The announcement comes more than four months after Anne-Marie Slaughter ’80 ended her six-and-a-half-year tenure as Wilson School dean to become director of policy planning at the U.S. State Department. Economics and public affairs professor Mark Watson had been serving as interim dean.
In an e-mail to The Daily Princetonian, Slaughter called Paxson a "fabulous choice."In early January, sociology professor Douglas Massey GS ’78 was appointed chair of the committee responsible for finding Slaughter’s successor. Massey said he worked closely with President Tilghman and Provost Christopher Eisgruber ’83, meeting weekly, to identify candidates in the United States and abroad and created a list of 90 candidates.
“By early May, we were in the position to forward a list of five potential candidates,” Massey explained. “President Tilghman and [Eisgruber] met with students and faculty, and there was broad consensus that she was the right person.”

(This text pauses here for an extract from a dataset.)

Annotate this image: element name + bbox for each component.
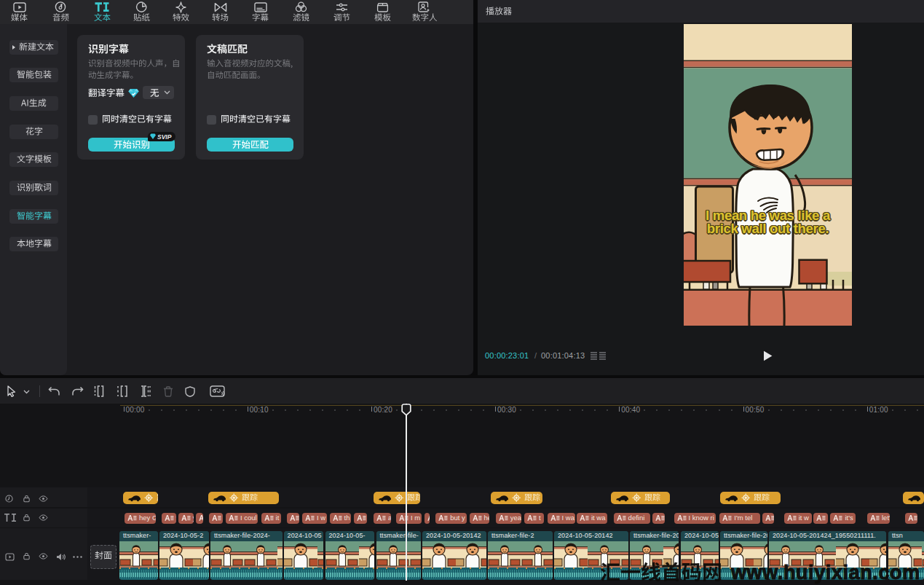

Both Massey and Tilghman said that Paxson was a popular choice when she met with the search committee — which consisted of several Wilson School professors and alumni — on June 9. Massey added that there was “some preference” for a candidate from the University because such a candidate, if selected, would be able to start almost immediately. An outside candidate, he explained, would probably not have been able to begin their tenure until 2010.
“This is good for the Wilson School, which hasn’t had a permanent dean for two years,” Massey said. “We needed to get someone good into place so we wouldn’t be left hanging for another year.”

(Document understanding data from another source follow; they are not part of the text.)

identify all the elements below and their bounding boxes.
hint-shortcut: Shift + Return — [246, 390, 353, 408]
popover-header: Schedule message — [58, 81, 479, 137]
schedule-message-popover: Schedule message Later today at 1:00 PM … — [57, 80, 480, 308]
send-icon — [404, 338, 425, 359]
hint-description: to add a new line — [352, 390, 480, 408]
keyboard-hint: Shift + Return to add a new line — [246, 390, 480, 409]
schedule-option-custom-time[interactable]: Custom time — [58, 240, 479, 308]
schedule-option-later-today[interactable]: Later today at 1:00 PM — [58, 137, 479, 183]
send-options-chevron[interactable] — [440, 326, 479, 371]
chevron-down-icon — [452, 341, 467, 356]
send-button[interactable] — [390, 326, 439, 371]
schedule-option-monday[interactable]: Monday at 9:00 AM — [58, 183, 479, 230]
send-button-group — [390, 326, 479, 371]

While Slaughter is credited with revamping and strengthening the Wilson School’s international affairs program, Massey said he expected Paxson would provide “balanced leadership in both domestic and foreign policy.”
Paxson said that she would step down as director of the Center for Health and Wellbeing. A search for a new director for the center will begin in the next few weeks.
Since founding the Center for Health and Wellbeing in 2000, Paxson has overseen the creation of a graduate certificate program in global health and health policy in 2003 and a similar certificate program for undergraduates in 2008.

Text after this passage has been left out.